Los Angeles Lakers coach Byron Scott smiles as the studio begins to fill before the NBA basketball draft lottery, Tuesday, May 19, 2015, in New York. (AP Photo/Julie Jacobson)
NEW YORK — The people shifted in their seats as each ping pong ball dropped out of the machine. Every number that they heard either increased their excitement or lifted their anxiety. Very few people spoke, at least loudly enough to hear, as they heard the results.
But the uncomfortable silence and the nervous twitches these people showed throughout this process revealed just how much remained at stake. Well before the NBA Draft Lottery took place on live television Tuesday night, a handful of team representatives, league officials, media members and an independent accounting firm watched the actual proceedings in a private room here at the New York Hilton Midtown about 90 minutes earlier.
There, all participants could not bring any electronic devices to share the news. Officials forced everyone to put their cell phones in an enclosed envelope to avoid anyone from tweeting, texting or sharing the news publicly or privately.
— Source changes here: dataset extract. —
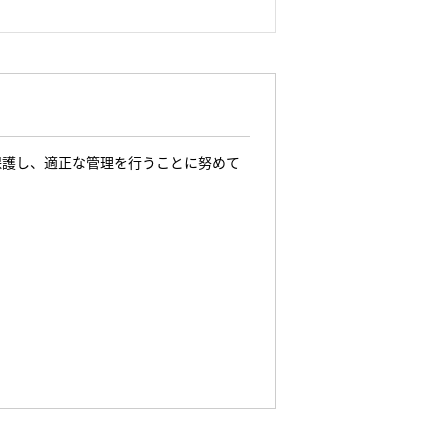
保護し、適正な管理を行うことに努めて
No one could leave the room, either, so that the 14 other NBA draft representatives, including Lakers coach Byron Scott, could learn the results nearly 90 minutes later just like everyone else.
The setting already featured enough drama for the Lakers, who could have faced something just as devastating as their 21-61 record in the 2014-15 campaign in what marked the franchise’s worst record in its 67-year-old history. The Lakers also had a 17.2 percent chance of landing with the sixth or seventh pick, forcing the Lakers to trade it to Philadelphia as part of the Steve Nash deal with the Phoenix Suns in 2012. Instead, something more joyous happened for the Lakers as they landed with the No. 2 pick.
Two men sat side by side that added spice to this development. John Black, the Lakers vice president of public relations, sat on the left side of a table covered in black cloth. Brad Shron, the 76ers’ executive vice president and general counsel, sat on the right. The seating arrangement strictly spoke to the NBA standings, with the Lakers boasting the fourth-worst record and the Sixers slightly ahead with the third-worst mark at 18-64. But this coincidence produced a memorable exchange that captured the Lakers’ overall relief.
“Sorry,” Black said to Shron with a grin. “You’re not getting the pick.”
Shortly after Black breathed a sigh of relief over four ping-pong balls bouncing the Lakers’ way, the Sixers receiving a decent consolation with the third overall pick. Before all that happened, the select members in the room witnessed how the NBA draft order unfolded.